The complete genome sequence of a representative virulent serovar type strain (Lai) of Leptospia interrogan serogroup Icterochaemorrhagiae has been recently published [69]. The whole genome consists of a 4,332,241 bp large circular chromosome and a 358,943 bp small chromosome with a total of 4,768 predicted genes. A comprehensive analysis of the Leptospia interrogans genes for chemotaxis/motility and lipopolysaccharide synthesis provides a basis for in-depth studies of virulence and pathogenesis.

The genome sequences of other microbial species including Staphylococcus epidermidis, Xanthomonas campestri and so on are in progress. In addition, the genome project for Schistosoma japonicaum is also underway.

The first extremophile microbe sequenced by China was T. tengcongensis, which is a thermophile bacteria isolated from Tengchong, Yunnan. The complete sequence was published by the Beijing Genomics Institute and its collaborators [70].

The world Health Organization officially announced that a variant coronavirus is the pathogen responsible for the severe acute respiratory syndrome (SARS) which broke out in China in spring this year. Five isolates from SARS patients identified in Guangdong and Beijing were sequenced and deposited into GenBank by Chinese scientists [71].

Rice and other important organisms in China

With the financial support from MOST the Shanghai Biochemistry Institute, CAS, established a National Sequencing Center headed by Dr. Guofan Hong in the 1990’s. The complete sequence map of chromosome 4 of Oryza sativa ssp. japonica was finished in that center in 2002 under the supervision of Dr. Bing Han, and was one of the two rice chromosomes to be completely sequenced [72]. The finished sequence spans 34.6 Mb and represents 97.3% of the chromosome. In addition, it has the longest known sequence for a plant centromere, a completely sequenced contig of 1.16 Mb corresponding to the centromeric region of chromosome 4. A total of 4,658 genes predicted from these sequences match the available unique rice ESTs.

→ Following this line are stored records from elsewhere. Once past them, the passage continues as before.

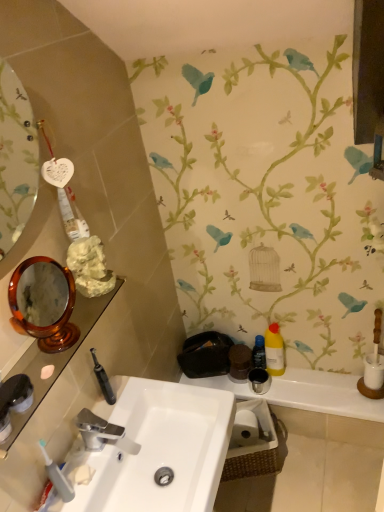 Identify the location of amber glass mirror at left. Image resolution: width=384 pixels, height=512 pixels. (44, 303).

Identify the location of silver metallic faucet at center. (103, 433).

What is the approximate width of matte black tray at lower center?

matte black tray at lower center is 8.48 inches wide.

You are a GUI agent. You are given a task and a screenshot of the screen. Output one action in this format:
    pyautogui.click(x=<x>, y=<y>)
    Task: Click on the matte black tray at lower center
    
    Given the screenshot: What is the action you would take?
    pyautogui.click(x=306, y=393)

The image size is (384, 512). Describe the element at coordinates (274, 351) in the screenshot. I see `yellow matte bottle at right, the 1th mouthwash viewed from the right` at that location.

Describe the element at coordinates (259, 353) in the screenshot. I see `black plastic bottle at right, the 1th mouthwash in the left-to-right sequence` at that location.

From the picture: What is the approximate height of white matte toilet paper at lower center?

It is 6.70 inches.

This screenshot has height=512, width=384. Identify the location of amber glass mirror at left. (44, 303).

From the image's perspective, who appears lower, silver metallic faucet at center or yellow matte bottle at right, placed as the 2th mouthwash when sorted from left to right?

silver metallic faucet at center is shown below in the image.

Would you say silver metallic faucet at center is inside or outside yellow matte bottle at right, the 1th mouthwash viewed from the right?

silver metallic faucet at center is not inside yellow matte bottle at right, the 1th mouthwash viewed from the right, it's outside.

From a real-world perspective, which is physically above, silver metallic faucet at center or yellow matte bottle at right, the 1th mouthwash viewed from the right?

silver metallic faucet at center is physically above.

This screenshot has height=512, width=384. What are the coordinates of `tap to the left of yellow matte bottle at right, the 1th mouthwash viewed from the right` in the screenshot? It's located at (103, 433).

Does amber glass mirror at left come behind white glossy sink at center?

No, it is in front of white glossy sink at center.

From a real-world perspective, is amber glass mirror at left beneath white glossy sink at center?

No.

How many degrees apart are the facing directions of amber glass mirror at left and white glossy sink at center?

They differ by 10.1 degrees in their facing directions.

In the scene shown: Is white glossy sink at center inside amber glass mirror at left?

Actually, white glossy sink at center is outside amber glass mirror at left.

Between yellow matte bottle at right, the 1th mouthwash viewed from the right, and silver metallic faucet at center, which one has less height?

With less height is silver metallic faucet at center.

Is yellow matte bottle at right, placed as the 2th mouthwash when sorted from left to right, oriented towards silver metallic faucet at center?

No, yellow matte bottle at right, placed as the 2th mouthwash when sorted from left to right, is not turned towards silver metallic faucet at center.

Would you consider yellow matte bottle at right, the 1th mouthwash viewed from the right, to be distant from silver metallic faucet at center?

No, yellow matte bottle at right, the 1th mouthwash viewed from the right, is not far away from silver metallic faucet at center.

How far apart are yellow matte bottle at right, the 1th mouthwash viewed from the right, and silver metallic faucet at center?

They are 36.61 inches apart.

Between translucent plastic toothbrush at lower left and black plastic bottle at right, the 1th mouthwash in the left-to-right sequence, which one is positioned behind?

black plastic bottle at right, the 1th mouthwash in the left-to-right sequence, is behind.

Who is bigger, translucent plastic toothbrush at lower left or black plastic bottle at right, the 1th mouthwash in the left-to-right sequence?

Bigger between the two is black plastic bottle at right, the 1th mouthwash in the left-to-right sequence.

From a real-world perspective, does translucent plastic toothbrush at lower left sit lower than black plastic bottle at right, which is counted as the 2th mouthwash, starting from the right?

No, from a real-world perspective, translucent plastic toothbrush at lower left is not under black plastic bottle at right, which is counted as the 2th mouthwash, starting from the right.

Is translucent plastic toothbrush at lower left positioned beyond the bounds of black plastic bottle at right, the 1th mouthwash in the left-to-right sequence?

Yes, translucent plastic toothbrush at lower left is located beyond the bounds of black plastic bottle at right, the 1th mouthwash in the left-to-right sequence.

Does point (116, 503) come behind point (253, 362)?

No, it is not.

In terms of height, does white glossy sink at center look taller or shorter compared to black plastic bottle at right, the 1th mouthwash in the left-to-right sequence?

In the image, white glossy sink at center appears to be taller than black plastic bottle at right, the 1th mouthwash in the left-to-right sequence.

Are white glossy sink at center and black plastic bottle at right, which is counted as the 2th mouthwash, starting from the right, making contact?

No, white glossy sink at center is not in contact with black plastic bottle at right, which is counted as the 2th mouthwash, starting from the right.

There is a white glossy sink at center. Where is `the 1st mouthwash above it (from the image's perspective)`? the 1st mouthwash above it (from the image's perspective) is located at coordinates (259, 353).

From the image's perspective, between amber glass mirror at left and translucent plastic toothbrush at lower left, which one is located above?

amber glass mirror at left.

Is amber glass mirror at left facing towards translucent plastic toothbrush at lower left?

No, amber glass mirror at left does not turn towards translucent plastic toothbrush at lower left.

This screenshot has width=384, height=512. In order to click on mirror lying on the right of translucent plastic toothbrush at lower left in this screenshot , I will do `click(44, 303)`.

How different are the orientations of amber glass mirror at left and translucent plastic toothbrush at lower left in degrees?

62.1 degrees separate the facing orientations of amber glass mirror at left and translucent plastic toothbrush at lower left.

Does point (54, 467) come behind point (242, 443)?

No, (54, 467) is closer to viewer.

Looking at this image, is translucent plastic toothbrush at lower left oriented away from white matte toilet paper at lower center?

No, translucent plastic toothbrush at lower left's orientation is not away from white matte toilet paper at lower center.

Considering the relative sizes of translucent plastic toothbrush at lower left and white matte toilet paper at lower center in the image provided, is translucent plastic toothbrush at lower left bigger than white matte toilet paper at lower center?

No, translucent plastic toothbrush at lower left is not bigger than white matte toilet paper at lower center.

Identify the location of tap above the yellow matte bottle at right, the 1th mouthwash viewed from the right (from a real-world perspective). The image size is (384, 512). (103, 433).

Where is `sink that is on the right side of amber glass mirror at left`? Image resolution: width=384 pixels, height=512 pixels. sink that is on the right side of amber glass mirror at left is located at coordinates (156, 450).

Considering their positions, is amber glass mirror at left positioned further to translucent plastic toothbrush at lower left than white glossy sink at center?

amber glass mirror at left lies further to translucent plastic toothbrush at lower left than the other object.

Which object lies nearer to the anchor point white glossy sink at center, white matte toilet paper at lower center or matte black tray at lower center?

white matte toilet paper at lower center is closer to white glossy sink at center.

Considering their positions, is translucent plastic toothbrush at lower left positioned further to white glossy sink at center than amber glass mirror at left?

amber glass mirror at left is further to white glossy sink at center.

Estimate the real-world distances between objects in this image. Which object is closer to white glossy sink at center, matte black tray at lower center or white matte toilet paper at lower center?

The object closer to white glossy sink at center is white matte toilet paper at lower center.

Considering their positions, is matte black tray at lower center positioned further to silver metallic faucet at center than black plastic bottle at right, which is counted as the 2th mouthwash, starting from the right?

The object further to silver metallic faucet at center is black plastic bottle at right, which is counted as the 2th mouthwash, starting from the right.

Considering their positions, is yellow matte bottle at right, the 1th mouthwash viewed from the right, positioned further to matte black tray at lower center than white matte toilet paper at lower center?

Based on the image, white matte toilet paper at lower center appears to be further to matte black tray at lower center.

Looking at this image, looking at the image, which one is located closer to matte black tray at lower center, yellow matte bottle at right, placed as the 2th mouthwash when sorted from left to right, or silver metallic faucet at center?

yellow matte bottle at right, placed as the 2th mouthwash when sorted from left to right, is closer to matte black tray at lower center.

Looking at the image, which one is located closer to amber glass mirror at left, black plastic bottle at right, which is counted as the 2th mouthwash, starting from the right, or yellow matte bottle at right, the 1th mouthwash viewed from the right?

The object closer to amber glass mirror at left is black plastic bottle at right, which is counted as the 2th mouthwash, starting from the right.

Where is `tap located between white glossy sink at center and black plastic bottle at right, the 1th mouthwash in the left-to-right sequence, in the depth direction`? tap located between white glossy sink at center and black plastic bottle at right, the 1th mouthwash in the left-to-right sequence, in the depth direction is located at coordinates (103, 433).

At what (x,y) coordinates should I click in order to perform the action: click on mouthwash between white glossy sink at center and black plastic bottle at right, the 1th mouthwash in the left-to-right sequence, in the front-back direction. Please return your answer as a coordinate pair (x, y). Looking at the image, I should click on (274, 351).

Identify the location of counter top located between silver metallic faucet at center and white matte toilet paper at lower center in the depth direction. (306, 393).

You are a GUI agent. You are given a task and a screenshot of the screen. Output one action in this format:
    pyautogui.click(x=<x>, y=<y>)
    Task: Click on the toilet paper between translucent plastic toothbrush at lower left and black plastic bottle at right, which is counted as the 2th mouthwash, starting from the right, along the z-axis
    The height and width of the screenshot is (512, 384).
    Given the screenshot: What is the action you would take?
    pyautogui.click(x=244, y=429) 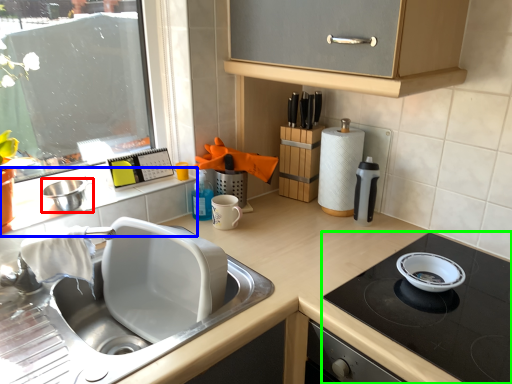 Question: Estimate the real-world distances between objects in this image. Which object is farther from mixing bowl (highlighted by a red box), window sill (highlighted by a blue box) or gas stove (highlighted by a green box)?

Choices:
 (A) window sill
 (B) gas stove

Answer: (B)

A draft sequence of the rice (Oryza sativa ssp. Indica) genome was published [73] by Beijing Genomics Institute and its sister center in Hangzhou (Hangzhou Genomics Institute) with their large scale sequencing facilities and technology established through participation in the HGP. The completion of the whole rice genome fine map was announced in October 2002. All the rice sequence data have been made freely available as a Chinese contribution to the world under the banner of “owned by all, done by all, and shared by all”.

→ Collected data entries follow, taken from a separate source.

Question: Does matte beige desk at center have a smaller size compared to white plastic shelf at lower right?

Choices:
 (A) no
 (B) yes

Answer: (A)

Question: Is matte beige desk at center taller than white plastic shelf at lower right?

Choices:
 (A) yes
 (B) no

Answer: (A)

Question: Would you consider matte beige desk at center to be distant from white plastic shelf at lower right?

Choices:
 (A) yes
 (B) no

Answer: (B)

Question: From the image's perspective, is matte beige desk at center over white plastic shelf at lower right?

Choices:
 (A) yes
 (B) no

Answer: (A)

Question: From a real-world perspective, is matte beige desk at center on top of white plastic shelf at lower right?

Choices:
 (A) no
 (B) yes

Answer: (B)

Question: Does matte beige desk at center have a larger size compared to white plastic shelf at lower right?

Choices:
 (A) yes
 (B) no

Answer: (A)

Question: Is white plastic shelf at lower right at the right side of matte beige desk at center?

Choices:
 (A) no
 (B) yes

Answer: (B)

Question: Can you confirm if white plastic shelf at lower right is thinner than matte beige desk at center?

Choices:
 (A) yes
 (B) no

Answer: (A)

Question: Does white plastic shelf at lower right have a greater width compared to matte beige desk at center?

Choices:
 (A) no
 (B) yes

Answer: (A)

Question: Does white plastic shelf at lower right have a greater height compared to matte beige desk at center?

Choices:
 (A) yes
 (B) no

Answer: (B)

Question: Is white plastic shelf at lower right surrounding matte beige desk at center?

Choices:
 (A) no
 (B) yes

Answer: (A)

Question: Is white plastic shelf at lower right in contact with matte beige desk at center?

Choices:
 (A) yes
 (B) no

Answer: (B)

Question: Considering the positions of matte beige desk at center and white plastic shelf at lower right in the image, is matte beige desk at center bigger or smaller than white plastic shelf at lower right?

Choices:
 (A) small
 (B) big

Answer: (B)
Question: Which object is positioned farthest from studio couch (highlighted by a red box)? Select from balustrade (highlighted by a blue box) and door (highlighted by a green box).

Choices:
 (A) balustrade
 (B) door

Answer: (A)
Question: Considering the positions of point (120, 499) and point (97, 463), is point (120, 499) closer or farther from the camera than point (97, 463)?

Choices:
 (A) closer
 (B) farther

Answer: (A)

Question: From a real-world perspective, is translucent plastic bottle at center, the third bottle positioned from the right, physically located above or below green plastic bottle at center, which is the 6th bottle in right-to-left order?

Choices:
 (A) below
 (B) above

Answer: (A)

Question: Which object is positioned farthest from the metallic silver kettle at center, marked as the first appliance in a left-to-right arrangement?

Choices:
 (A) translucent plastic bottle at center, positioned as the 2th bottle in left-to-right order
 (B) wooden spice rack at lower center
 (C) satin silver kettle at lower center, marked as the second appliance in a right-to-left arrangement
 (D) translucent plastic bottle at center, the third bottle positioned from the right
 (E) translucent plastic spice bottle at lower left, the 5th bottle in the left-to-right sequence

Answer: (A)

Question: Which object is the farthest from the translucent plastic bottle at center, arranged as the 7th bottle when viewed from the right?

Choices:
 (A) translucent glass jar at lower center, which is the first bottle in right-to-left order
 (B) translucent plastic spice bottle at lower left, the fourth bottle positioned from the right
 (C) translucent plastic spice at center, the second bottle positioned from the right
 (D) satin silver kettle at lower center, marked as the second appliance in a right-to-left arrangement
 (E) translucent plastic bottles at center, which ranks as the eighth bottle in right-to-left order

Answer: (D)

The pig is an important domestic animal of both medical and economic significance. A pig genome survey has been accomplished by Beijing Genomics Institute in collaboration with Royal Agricultural and Veterinary University, National Institute of Agriculture, and Aarhus Univerisity, Denmark, with financial support from the Danish Pig Production Committee and CAS. cDNAs from approximately 100 different tissues or different developmental stages have also been sequenced. In addition, chicken, silkworm and other genomes are also in the process of being sequenced by Beijing Genomics Institute, and the South and North China National Human Genome Research Centers.

Summary

Over the past ten years, Chinese scientists have made substantial contributions to genome research, especially with the accomplishment of 1% of the effort for the Human Genome Project and in the identification of genes related to hereditary diseases. China is a country with rich resources in terms of population size and biodiversity, so the major challenge for us is how to utilize our unique genetic resources for identifying other genes of biological significance. We are hoping to make further contributions to functional genomic research in collaboration with scientists in other countries.

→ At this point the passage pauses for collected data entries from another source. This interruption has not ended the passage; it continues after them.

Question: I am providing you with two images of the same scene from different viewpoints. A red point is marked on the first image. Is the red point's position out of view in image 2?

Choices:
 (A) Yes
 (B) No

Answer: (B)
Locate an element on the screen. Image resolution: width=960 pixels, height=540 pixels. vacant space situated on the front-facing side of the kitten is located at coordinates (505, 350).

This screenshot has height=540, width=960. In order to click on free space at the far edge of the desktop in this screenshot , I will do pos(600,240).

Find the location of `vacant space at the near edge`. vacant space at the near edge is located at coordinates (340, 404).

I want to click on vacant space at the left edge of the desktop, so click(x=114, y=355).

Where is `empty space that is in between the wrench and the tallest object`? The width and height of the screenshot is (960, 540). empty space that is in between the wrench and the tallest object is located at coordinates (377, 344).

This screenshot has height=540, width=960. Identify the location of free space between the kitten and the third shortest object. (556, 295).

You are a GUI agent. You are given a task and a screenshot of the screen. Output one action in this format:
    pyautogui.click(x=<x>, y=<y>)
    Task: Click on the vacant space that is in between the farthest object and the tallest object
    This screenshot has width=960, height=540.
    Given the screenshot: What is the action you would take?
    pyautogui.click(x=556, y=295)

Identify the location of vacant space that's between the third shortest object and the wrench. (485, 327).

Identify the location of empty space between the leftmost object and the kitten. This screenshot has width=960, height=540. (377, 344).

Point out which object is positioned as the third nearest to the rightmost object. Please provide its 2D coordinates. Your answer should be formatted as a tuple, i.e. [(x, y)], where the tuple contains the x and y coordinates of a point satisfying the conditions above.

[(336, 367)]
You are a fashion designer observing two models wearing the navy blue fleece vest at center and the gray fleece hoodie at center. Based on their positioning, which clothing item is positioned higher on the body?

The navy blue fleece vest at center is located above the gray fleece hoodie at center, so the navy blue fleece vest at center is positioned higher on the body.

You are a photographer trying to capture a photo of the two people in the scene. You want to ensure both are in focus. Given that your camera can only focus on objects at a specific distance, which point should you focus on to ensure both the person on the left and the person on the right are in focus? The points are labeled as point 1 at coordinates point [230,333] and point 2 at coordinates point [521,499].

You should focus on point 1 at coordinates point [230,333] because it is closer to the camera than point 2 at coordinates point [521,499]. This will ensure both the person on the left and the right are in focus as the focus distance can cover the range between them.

As one of the chief coordinators of the genome projects in China, I am proud to note that genome research has attracted so many young, and established, Chinese scientists who have been well trained either in the West or in China. They have proved themselves by their enthusiasm for science, and their experience in research and its management. They have been the major contributors to this field. They, following in the steps of their predecessors, have laid a solid foundation for further development and will build the future of life science and biotechnology in China.